▶ _What to work on_:
Everything from the line containing "Write a comment..." through the end of the entries should be output exactly; nothing before it is wanted.

▶ _Records provided_:

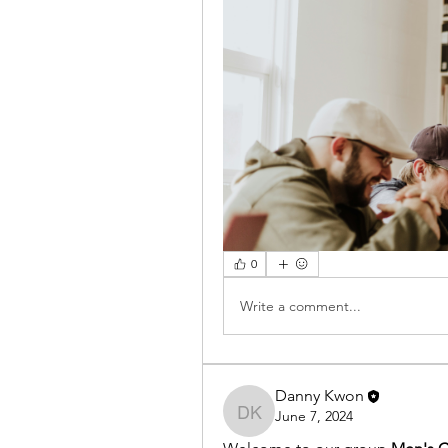
0
Write a comment...
Danny Kwon
June 7, 2024
Danny Kwon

▶ _Output below_:
Write a comment...
Danny Kwon
June 7, 2024
Danny Kwon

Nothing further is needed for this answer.